### Instructions to follow
Each line from the one holding "まとめています。まずは一つ、お気に入りのフレ" to the end of the data below must be output verbatim, with no other lines.

(Given records Opens)

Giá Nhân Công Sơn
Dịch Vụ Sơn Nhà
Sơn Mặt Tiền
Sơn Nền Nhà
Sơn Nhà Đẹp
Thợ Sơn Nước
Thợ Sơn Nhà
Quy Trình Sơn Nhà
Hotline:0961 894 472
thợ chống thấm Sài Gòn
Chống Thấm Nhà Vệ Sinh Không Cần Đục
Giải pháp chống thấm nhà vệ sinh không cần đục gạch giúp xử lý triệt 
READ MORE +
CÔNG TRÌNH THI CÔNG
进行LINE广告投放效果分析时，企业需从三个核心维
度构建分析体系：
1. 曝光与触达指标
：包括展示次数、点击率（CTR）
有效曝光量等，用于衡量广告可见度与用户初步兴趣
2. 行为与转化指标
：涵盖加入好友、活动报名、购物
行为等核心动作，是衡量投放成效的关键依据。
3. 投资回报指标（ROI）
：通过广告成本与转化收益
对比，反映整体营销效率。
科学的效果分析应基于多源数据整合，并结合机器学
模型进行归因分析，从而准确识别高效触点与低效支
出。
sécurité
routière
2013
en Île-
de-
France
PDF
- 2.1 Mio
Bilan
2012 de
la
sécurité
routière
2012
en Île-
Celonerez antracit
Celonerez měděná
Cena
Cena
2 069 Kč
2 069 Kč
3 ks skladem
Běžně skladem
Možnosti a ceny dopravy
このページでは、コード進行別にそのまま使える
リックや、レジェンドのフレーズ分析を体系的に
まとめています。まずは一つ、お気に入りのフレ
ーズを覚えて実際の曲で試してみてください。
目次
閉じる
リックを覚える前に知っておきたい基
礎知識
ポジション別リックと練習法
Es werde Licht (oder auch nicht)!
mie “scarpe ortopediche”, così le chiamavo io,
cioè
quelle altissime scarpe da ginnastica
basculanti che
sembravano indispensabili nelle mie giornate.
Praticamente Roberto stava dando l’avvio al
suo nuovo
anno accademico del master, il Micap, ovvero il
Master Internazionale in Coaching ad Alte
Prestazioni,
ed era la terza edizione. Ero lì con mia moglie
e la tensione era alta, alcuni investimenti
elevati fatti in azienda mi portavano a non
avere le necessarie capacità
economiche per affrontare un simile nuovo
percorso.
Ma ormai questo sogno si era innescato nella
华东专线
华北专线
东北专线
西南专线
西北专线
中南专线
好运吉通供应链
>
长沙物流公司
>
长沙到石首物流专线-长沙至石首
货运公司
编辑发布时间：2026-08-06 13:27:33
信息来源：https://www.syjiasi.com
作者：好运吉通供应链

(Given records Closes)

### Final answer
まとめています。まずは一つ、お気に入りのフレ
ーズを覚えて実際の曲で試してみてください。
目次
閉じる
リックを覚える前に知っておきたい基
礎知識
ポジション別リックと練習法
Es werde Licht (oder auch nicht)!
mie “scarpe ortopediche”, così le chiamavo io,
cioè
quelle altissime scarpe da ginnastica
basculanti che
sembravano indispensabili nelle mie giornate.
Praticamente Roberto stava dando l’avvio al
suo nuovo
anno accademico del master, il Micap, ovvero il
Master Internazionale in Coaching ad Alte
Prestazioni,
ed era la terza edizione. Ero lì con mia moglie
e la tensione era alta, alcuni investimenti
elevati fatti in azienda mi portavano a non
avere le necessarie capacità
economiche per affrontare un simile nuovo
percorso.
Ma ormai questo sogno si era innescato nella
华东专线
华北专线
东北专线
西南专线
西北专线
中南专线
好运吉通供应链
>
长沙物流公司
>
长沙到石首物流专线-长沙至石首
货运公司
编辑发布时间：2026-08-06 13:27:33
信息来源：https://www.syjiasi.com
作者：好运吉通供应链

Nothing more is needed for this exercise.